Records for this task:

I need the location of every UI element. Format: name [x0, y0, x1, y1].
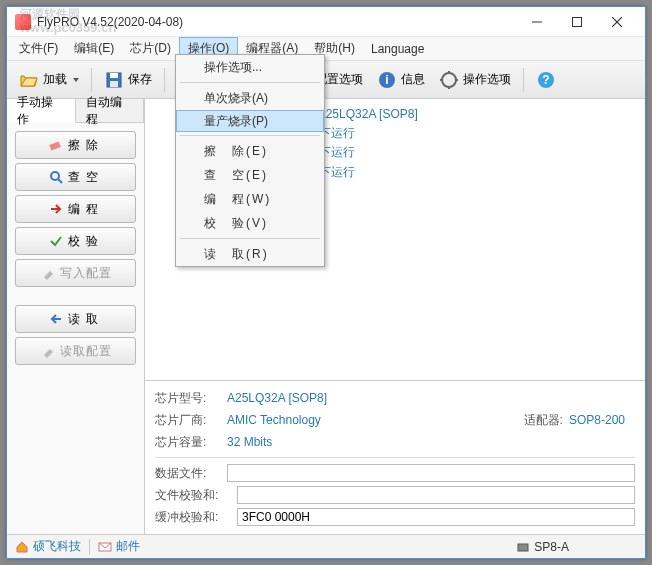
- status-mail-label: 邮件: [116, 538, 140, 555]
- op-program-button[interactable]: 编程: [15, 195, 136, 223]
- dd-erase[interactable]: 擦 除(E): [176, 139, 324, 163]
- info-datafile-input[interactable]: [227, 464, 635, 482]
- menu-file[interactable]: 文件(F): [11, 37, 66, 60]
- toolbar-load-label: 加载: [43, 71, 67, 88]
- info-panel: 芯片型号: A25LQ32A [SOP8] 芯片厂商: AMIC Technol…: [145, 380, 645, 534]
- op-program-label: 编程: [68, 201, 104, 218]
- op-read-label: 读取: [68, 311, 104, 328]
- svg-text:i: i: [385, 73, 388, 87]
- info-adapter-label: 适配器:: [524, 412, 563, 429]
- statusbar: 硕飞科技 邮件 SP8-A: [7, 534, 645, 558]
- main-window: FlyPRO V4.52(2020-04-08) 文件(F) 编辑(E) 芯片(…: [6, 6, 646, 559]
- operate-dropdown: 操作选项... 单次烧录(A) 量产烧录(P) 擦 除(E) 查 空(E) 编 …: [175, 54, 325, 267]
- svg-rect-1: [573, 17, 582, 26]
- dd-read[interactable]: 读 取(R): [176, 242, 324, 266]
- dd-mass[interactable]: 量产烧录(P): [176, 110, 324, 132]
- svg-line-22: [58, 179, 62, 183]
- programmer-icon: [516, 540, 530, 554]
- maximize-button[interactable]: [557, 8, 597, 36]
- info-datafile-label: 数据文件:: [155, 465, 221, 482]
- info-adapter-value: SOP8-200: [569, 413, 625, 427]
- home-icon: [15, 540, 29, 554]
- tab-auto[interactable]: 自动编程: [76, 99, 145, 122]
- op-verify-label: 校验: [68, 233, 104, 250]
- info-bufcheck-label: 缓冲校验和:: [155, 509, 231, 526]
- svg-rect-6: [110, 81, 118, 87]
- arrow-left-icon: [48, 311, 64, 327]
- svg-rect-24: [518, 544, 528, 551]
- op-writecfg-button[interactable]: 写入配置: [15, 259, 136, 287]
- wrench-icon: [40, 265, 56, 281]
- toolbar-save-button[interactable]: 保存: [98, 67, 158, 93]
- toolbar-separator: [523, 68, 524, 92]
- toolbar-separator: [91, 68, 92, 92]
- toolbar-info-button[interactable]: i 信息: [371, 67, 431, 93]
- arrow-right-icon: [48, 201, 64, 217]
- op-readcfg-label: 读取配置: [60, 343, 112, 360]
- toolbar-options-label: 操作选项: [463, 71, 511, 88]
- toolbar-options-button[interactable]: 操作选项: [433, 67, 517, 93]
- dd-separator: [180, 82, 320, 83]
- eraser-icon: [48, 137, 64, 153]
- svg-rect-20: [49, 141, 60, 150]
- op-blank-label: 查空: [68, 169, 104, 186]
- wrench-icon: [40, 343, 56, 359]
- app-icon: [15, 14, 31, 30]
- op-read-button[interactable]: 读取: [15, 305, 136, 333]
- info-filecheck-input[interactable]: [237, 486, 635, 504]
- options-icon: [439, 70, 459, 90]
- menu-chip[interactable]: 芯片(D): [122, 37, 179, 60]
- svg-rect-5: [110, 73, 118, 78]
- menu-language[interactable]: Language: [363, 37, 432, 60]
- dd-separator: [180, 135, 320, 136]
- info-vendor-value: AMIC Technology: [227, 413, 321, 427]
- svg-point-21: [51, 172, 59, 180]
- info-icon: i: [377, 70, 397, 90]
- mail-icon: [98, 540, 112, 554]
- minimize-button[interactable]: [517, 8, 557, 36]
- search-icon: [48, 169, 64, 185]
- status-programmer: SP8-A: [516, 540, 569, 554]
- toolbar-separator: [164, 68, 165, 92]
- tab-manual[interactable]: 手动操作: [7, 99, 76, 123]
- close-button[interactable]: [597, 8, 637, 36]
- info-vendor-label: 芯片厂商:: [155, 412, 221, 429]
- menubar: 文件(F) 编辑(E) 芯片(D) 操作(O) 编程器(A) 帮助(H) Lan…: [7, 37, 645, 61]
- op-readcfg-button[interactable]: 读取配置: [15, 337, 136, 365]
- dd-separator: [180, 238, 320, 239]
- menu-edit[interactable]: 编辑(E): [66, 37, 122, 60]
- toolbar-help-button[interactable]: ?: [530, 67, 562, 93]
- op-verify-button[interactable]: 校验: [15, 227, 136, 255]
- dd-options[interactable]: 操作选项...: [176, 55, 324, 79]
- status-company-label: 硕飞科技: [33, 538, 81, 555]
- toolbar-info-label: 信息: [401, 71, 425, 88]
- info-capacity-value: 32 Mbits: [227, 435, 272, 449]
- log-chip-link[interactable]: A25LQ32A [SOP8]: [318, 107, 418, 121]
- window-title: FlyPRO V4.52(2020-04-08): [37, 15, 517, 29]
- op-writecfg-label: 写入配置: [60, 265, 112, 282]
- dd-single[interactable]: 单次烧录(A): [176, 86, 324, 110]
- status-separator: [89, 539, 90, 555]
- dd-program[interactable]: 编 程(W): [176, 187, 324, 211]
- status-programmer-label: SP8-A: [534, 540, 569, 554]
- folder-open-icon: [19, 70, 39, 90]
- left-panel: 手动操作 自动编程 擦除 查空 编程 校验: [7, 99, 145, 534]
- caret-icon: [73, 78, 79, 82]
- op-erase-button[interactable]: 擦除: [15, 131, 136, 159]
- dd-blank[interactable]: 查 空(E): [176, 163, 324, 187]
- op-erase-label: 擦除: [68, 137, 104, 154]
- check-icon: [48, 233, 64, 249]
- info-bufcheck-input[interactable]: [237, 508, 635, 526]
- titlebar: FlyPRO V4.52(2020-04-08): [7, 7, 645, 37]
- status-mail-link[interactable]: 邮件: [98, 538, 140, 555]
- info-filecheck-label: 文件校验和:: [155, 487, 231, 504]
- help-icon: ?: [536, 70, 556, 90]
- dd-verify[interactable]: 校 验(V): [176, 211, 324, 235]
- info-model-label: 芯片型号:: [155, 390, 221, 407]
- svg-point-17: [442, 73, 456, 87]
- toolbar-load-button[interactable]: 加载: [13, 67, 85, 93]
- svg-text:?: ?: [542, 73, 549, 87]
- status-company-link[interactable]: 硕飞科技: [15, 538, 81, 555]
- op-blank-button[interactable]: 查空: [15, 163, 136, 191]
- left-tabs: 手动操作 自动编程: [7, 99, 144, 123]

Task objective: Return each entry exactly as given. Leave the images out.

Exercise answer:
I need the location of every UI element. Format: name [x0, y0, x1, y1].
- status-mail-label: 邮件: [116, 538, 140, 555]
- op-program-button[interactable]: 编程: [15, 195, 136, 223]
- dd-erase[interactable]: 擦 除(E): [176, 139, 324, 163]
- info-datafile-input[interactable]: [227, 464, 635, 482]
- menu-file[interactable]: 文件(F): [11, 37, 66, 60]
- toolbar-load-label: 加载: [43, 71, 67, 88]
- info-panel: 芯片型号: A25LQ32A [SOP8] 芯片厂商: AMIC Technol…: [145, 380, 645, 534]
- op-program-label: 编程: [68, 201, 104, 218]
- op-read-label: 读取: [68, 311, 104, 328]
- svg-text:i: i: [385, 73, 388, 87]
- info-adapter-label: 适配器:: [524, 412, 563, 429]
- statusbar: 硕飞科技 邮件 SP8-A: [7, 534, 645, 558]
- main-window: FlyPRO V4.52(2020-04-08) 文件(F) 编辑(E) 芯片(…: [6, 6, 646, 559]
- operate-dropdown: 操作选项... 单次烧录(A) 量产烧录(P) 擦 除(E) 查 空(E) 编 …: [175, 54, 325, 267]
- svg-rect-1: [573, 17, 582, 26]
- dd-read[interactable]: 读 取(R): [176, 242, 324, 266]
- dd-mass[interactable]: 量产烧录(P): [176, 110, 324, 132]
- svg-line-22: [58, 179, 62, 183]
- programmer-icon: [516, 540, 530, 554]
- maximize-button[interactable]: [557, 8, 597, 36]
- info-datafile-label: 数据文件:: [155, 465, 221, 482]
- info-adapter-value: SOP8-200: [569, 413, 625, 427]
- home-icon: [15, 540, 29, 554]
- tab-auto[interactable]: 自动编程: [76, 99, 145, 122]
- op-verify-label: 校验: [68, 233, 104, 250]
- info-bufcheck-label: 缓冲校验和:: [155, 509, 231, 526]
- svg-rect-6: [110, 81, 118, 87]
- arrow-left-icon: [48, 311, 64, 327]
- svg-rect-24: [518, 544, 528, 551]
- op-writecfg-button[interactable]: 写入配置: [15, 259, 136, 287]
- wrench-icon: [40, 265, 56, 281]
- toolbar-save-button[interactable]: 保存: [98, 67, 158, 93]
- toolbar-separator: [523, 68, 524, 92]
- toolbar-separator: [91, 68, 92, 92]
- toolbar-info-button[interactable]: i 信息: [371, 67, 431, 93]
- arrow-right-icon: [48, 201, 64, 217]
- op-readcfg-label: 读取配置: [60, 343, 112, 360]
- toolbar-options-label: 操作选项: [463, 71, 511, 88]
- toolbar-options-button[interactable]: 操作选项: [433, 67, 517, 93]
- dd-separator: [180, 82, 320, 83]
- eraser-icon: [48, 137, 64, 153]
- svg-rect-20: [49, 141, 60, 150]
- op-blank-label: 查空: [68, 169, 104, 186]
- wrench-icon: [40, 343, 56, 359]
- app-icon: [15, 14, 31, 30]
- op-read-button[interactable]: 读取: [15, 305, 136, 333]
- info-filecheck-input[interactable]: [237, 486, 635, 504]
- options-icon: [439, 70, 459, 90]
- menu-chip[interactable]: 芯片(D): [122, 37, 179, 60]
- svg-rect-5: [110, 73, 118, 78]
- menu-language[interactable]: Language: [363, 37, 432, 60]
- dd-separator: [180, 135, 320, 136]
- info-vendor-value: AMIC Technology: [227, 413, 321, 427]
- svg-point-21: [51, 172, 59, 180]
- info-icon: i: [377, 70, 397, 90]
- mail-icon: [98, 540, 112, 554]
- minimize-button[interactable]: [517, 8, 557, 36]
- search-icon: [48, 169, 64, 185]
- status-programmer: SP8-A: [516, 540, 569, 554]
- toolbar-separator: [164, 68, 165, 92]
- tab-manual[interactable]: 手动操作: [7, 99, 76, 123]
- close-button[interactable]: [597, 8, 637, 36]
- info-vendor-label: 芯片厂商:: [155, 412, 221, 429]
- menubar: 文件(F) 编辑(E) 芯片(D) 操作(O) 编程器(A) 帮助(H) Lan…: [7, 37, 645, 61]
- op-readcfg-button[interactable]: 读取配置: [15, 337, 136, 365]
- dd-separator: [180, 238, 320, 239]
- menu-edit[interactable]: 编辑(E): [66, 37, 122, 60]
- toolbar-help-button[interactable]: ?: [530, 67, 562, 93]
- op-verify-button[interactable]: 校验: [15, 227, 136, 255]
- dd-options[interactable]: 操作选项...: [176, 55, 324, 79]
- status-company-label: 硕飞科技: [33, 538, 81, 555]
- toolbar-info-label: 信息: [401, 71, 425, 88]
- info-capacity-value: 32 Mbits: [227, 435, 272, 449]
- log-chip-link[interactable]: A25LQ32A [SOP8]: [318, 107, 418, 121]
- window-title: FlyPRO V4.52(2020-04-08): [37, 15, 517, 29]
- op-writecfg-label: 写入配置: [60, 265, 112, 282]
- dd-single[interactable]: 单次烧录(A): [176, 86, 324, 110]
- status-separator: [89, 539, 90, 555]
- dd-program[interactable]: 编 程(W): [176, 187, 324, 211]
- status-programmer-label: SP8-A: [534, 540, 569, 554]
- folder-open-icon: [19, 70, 39, 90]
- left-panel: 手动操作 自动编程 擦除 查空 编程 校验: [7, 99, 145, 534]
- caret-icon: [73, 78, 79, 82]
- op-erase-button[interactable]: 擦除: [15, 131, 136, 159]
- dd-blank[interactable]: 查 空(E): [176, 163, 324, 187]
- op-erase-label: 擦除: [68, 137, 104, 154]
- check-icon: [48, 233, 64, 249]
- info-bufcheck-input[interactable]: [237, 508, 635, 526]
- titlebar: FlyPRO V4.52(2020-04-08): [7, 7, 645, 37]
- status-mail-link[interactable]: 邮件: [98, 538, 140, 555]
- info-filecheck-label: 文件校验和:: [155, 487, 231, 504]
- help-icon: ?: [536, 70, 556, 90]
- dd-verify[interactable]: 校 验(V): [176, 211, 324, 235]
- info-model-label: 芯片型号:: [155, 390, 221, 407]
- svg-point-17: [442, 73, 456, 87]
- toolbar-load-button[interactable]: 加载: [13, 67, 85, 93]
- svg-text:?: ?: [542, 73, 549, 87]
- status-company-link[interactable]: 硕飞科技: [15, 538, 81, 555]
- op-blank-button[interactable]: 查空: [15, 163, 136, 191]
- left-tabs: 手动操作 自动编程: [7, 99, 144, 123]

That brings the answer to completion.